Favourites to win, Newcastle and neighbouring Gateshead, which sit on opposite sides of the River Tyne, launched a joint bid for the accolade in recognition of the massive development work being carried out on both sides of the river in the shadow of the famous Tyne Bridge.
Thanks to such new structures as the innovative Millennium Bridge, likened to a blinking eye because of its opening mechanism, the multi-million pound Baltic
Centre for contemporary art and the under-construction Sage Music Centre, one bookmaker has made the region favourite to scoop the award.
The region is also famous for the world-renowned Angel of the North structure.
Newcastle-Gateshead Initiative chief executive Neil Rami said: "The whole of the North East is eagerly anticipating this announcement after four years of hard work.
"Regeneration through culture is the strategy for renewal of Newcastle-Gateshead, we believe."

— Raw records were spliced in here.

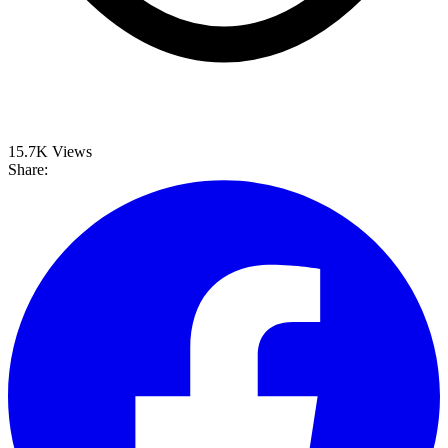
15.7K
Views
Share: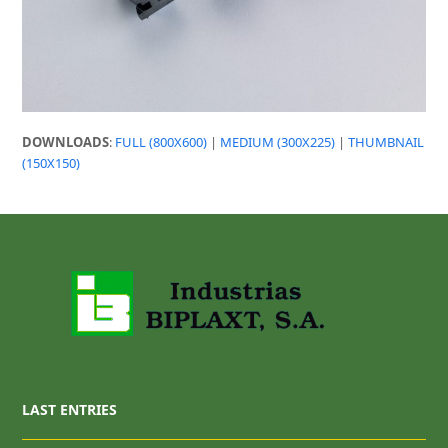
DOWNLOADS
:
FULL (800X600)
|
MEDIUM (300X225)
|
THUMBNAIL
(150X150)
LAST ENTRIES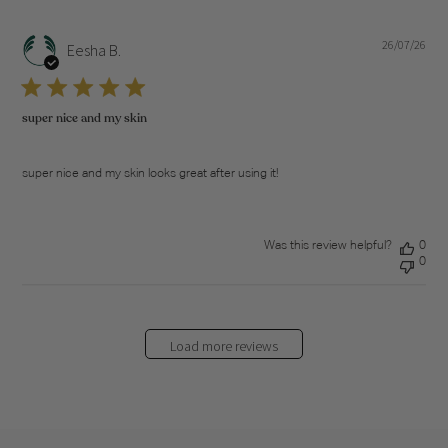
26/07/26
Pub
Eesha B.
dat
super nice and my skin
super nice and my skin looks great after using it!
Was this review helpful?
0
0
Load more reviews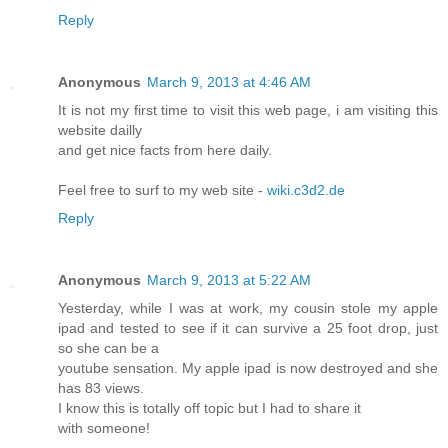
Reply
Anonymous
March 9, 2013 at 4:46 AM
It is not my first time to visit this web page, i am visiting this
website dailly
and get nice facts from here daily.
Feel free to surf to my web site -
wiki.c3d2.de
Reply
Anonymous
March 9, 2013 at 5:22 AM
Yesterday, while I was at work, my cousin stole my apple
ipad and tested to see if it can survive a 25 foot drop, just
so she can be a
youtube sensation. My apple ipad is now destroyed and she
has 83 views.
I know this is totally off topic but I had to share it
with someone!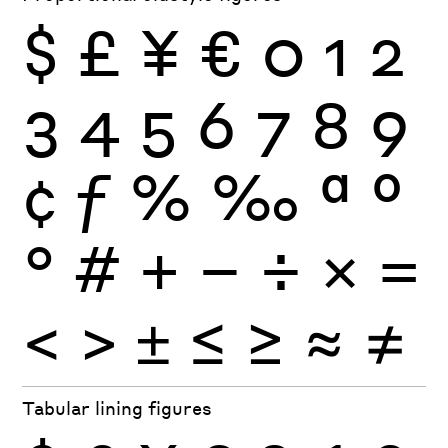
$
£
¥
€
0
1
2
3
4
5
6
7
8
9
¢
ƒ
%
‰
ª
º
°
#
+
−
÷
×
=
<
>
±
≤
≥
≈
≠
Tabular lining figures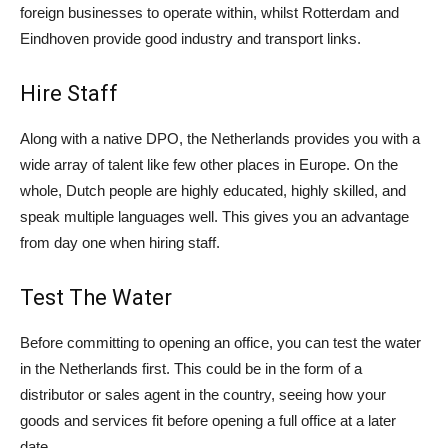
foreign businesses to operate within, whilst Rotterdam and
Eindhoven provide good industry and transport links.
Hire Staff
Along with a native DPO, the Netherlands provides you with a
wide array of talent like few other places in Europe. On the
whole, Dutch people are highly educated, highly skilled, and
speak multiple languages well. This gives you an advantage
from day one when hiring staff.
Test The Water
Before committing to opening an office, you can test the water
in the Netherlands first. This could be in the form of a
distributor or sales agent in the country, seeing how your
goods and services fit before opening a full office at a later
date.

Independent research has shown that European Capital of Culture 2008 would boost tourism to the North East and bring in four million additional overnight
visitors, a £1.2 billion income boost to the region creating 24,000 jobs.
Culture bosses and main players including Olympic triple-jump champion Jonathan Edwards will gather at one school in Newcastle and one in Gateshead to
listen to the early-morning announcement.
A Newcastle-Gateshead Initiative spokeswoman said: "Winning the European Capital of Culture 2008 title will mean the most to the next generation and it's
most appropriate to hear the announcement with young people who will be reaching the age of 16 by 2008."
The other contenders for the title are Birmingham, Bristol, Cardiff, Liverpool and Oxford.